Sunday, January 08, 2017

By Norman (Otis) Richmond aka Jalali

As 2016 fades into the background I am currently writing a column
called Diasporic Music for the monthly Burning Spear Newspaper (The
voice of the international African revolution). I also have a weekly
radio show with the same name on Uhuru Radio.
Diasporic Music can be heard every Sunday at 2pm ET.

I as a journalist my work is currently being published by the
Pan-African Newswire, Black Agenda Report, Telesur, the Caribbean
Camera and other left media outlets.

I found Shree Paradkar’s opinion piece, “Lack of racial diversity in
media is a form of oppression”, in the Toronto Star extremely
interesting. Reading it was almost like reliving my own history as a
freelance journalist in Toronto, Canada. As the Four Tops once sang,
“It’s the same old song”.

I was fired by the Toronto Star, Canada’s largest newspaper, after
getting an exclusive interview with the Eighth Wonder of the World,
Stevie.

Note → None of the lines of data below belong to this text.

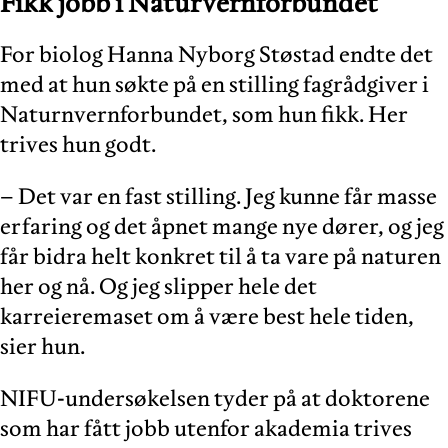
Fikk jobb i Naturvernforbundet
For biolog Hanna Nyborg Støstad endte det
med at hun søkte på en stilling fagrådgiver i
Naturnvernforbundet, som hun fikk. Her
trives hun godt.
– Det var en fast stilling. Jeg kunne får masse
erfaring og det åpnet mange nye dører, og jeg
får bidra helt konkret til å ta vare på naturen
her og nå. Og jeg slipper hele det
karreieremaset om å være best hele tiden,
sier hun.
NIFU-undersøkelsen tyder på at doktorene
som har fått jobb utenfor akademia trives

Wonder and Gil Scott-Heron played the Montréal Forum on
November 11th, 1980. I thought this might lead to me becoming a full –
time writer for a mainstream daily newspaper.  I was wrong -- dead
wrong. Instead, the then entertainment editor, Anne Moon, told me,
“You know too much”. She continued by saying, “I thought you were
from Ghana.”  I took this statement from “Miss Anne” as a compliment.

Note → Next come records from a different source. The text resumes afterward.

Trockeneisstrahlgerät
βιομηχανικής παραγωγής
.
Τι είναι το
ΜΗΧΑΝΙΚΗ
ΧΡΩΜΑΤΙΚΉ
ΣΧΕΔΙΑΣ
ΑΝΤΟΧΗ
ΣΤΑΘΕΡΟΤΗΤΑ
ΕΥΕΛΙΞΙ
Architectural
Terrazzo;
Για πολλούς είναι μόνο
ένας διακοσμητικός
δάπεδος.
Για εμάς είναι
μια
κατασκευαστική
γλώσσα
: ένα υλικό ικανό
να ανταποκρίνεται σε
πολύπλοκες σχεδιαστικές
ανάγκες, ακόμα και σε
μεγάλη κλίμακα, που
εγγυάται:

At that moment in history I had written over 20 articles for the
Toronto Star. I was called into an editor office who (will remain
unnamed), and told I was being cut loose. The editor who I considered
an ally told me that the some people at the newspaper felt that I
could not write. I asked him, “Why did it take them so long to
discover I couldn’t put sentences together? He confessed that another
writer at the paper was concerned that I did not have a degree in
journalism. How could I   -- a Bama (First on the list is the word
“Bama.” In its most basic form, it's an insult. A derivative of
“Alabama...”), merely walk in off the street and take a “real” writers
job? Was it a case of “Jealousy” that Dionne Warwick sang about or
more white supremacy?

Well, this Bama recovered swiftly and literary walked around the
corner. Shortly after this I found myself writing for Canada’s
National Newspaper, the Globe and Mail. It was explained to me that
the money was funny at the Globe and Mail. You’ll get less money than
the Toronto Star—but you’ll get more prestige. The reason? “Staff

are based in several Canadian cities and foreign bureaus are located
in London, Moscow, Beijing, Rome, Jerusalem, Johannesburg, New Delhi,
New York and Washington”.  Believe it or not the Bama found himself
reviewing books. I was fired by them after I submitted a review of a
book of speeches by El-Hajj Malik El Shabazz (Malcolm X).  In one
speech Malcolm X was critical of Israel and that was the straw that
broke the camel’s back.

Before I submitted the review of our “Black Shining Prince” I did
articles that the mainstream might consider outside the box. I wrote
reviews of Marxist revolutionary, Pan-Africanist theorist and
President of Burkina Faso from 1983 to 1987, “Thomas Sankara Speaks”,
an obituary of Lenny Johnston, former co-owner of Third World Books
and Crafts, and an article on how Row R in Roy Thompson Hall was named
after Paul Robeson and how jazz vibraphonist Milt Jackson wanted jazz
to be news. I wrote several pieces on Robert Nesta Marley. One was
called “Bob Marley from Jamaica to Zimbabwe” and the other on how the
children of Marley, Thelonious Monk and Otis Redding were continuing
the father’s name. During this moment in history apartheid in South
Africa was a burning issue. One article was called “The Apartheid
aftertaste South Africa can haunt those who perform there and another,
“I don’t want to sing that bad” Bobby Womack won’t performed in
segregated South Africa. The Toronto-born Dan Hill, who wrote
“Sometimes when we touch” was mentioned in the piece.  I also wrote a
piece on how Hugh Masekela returned to live on Southern Africa.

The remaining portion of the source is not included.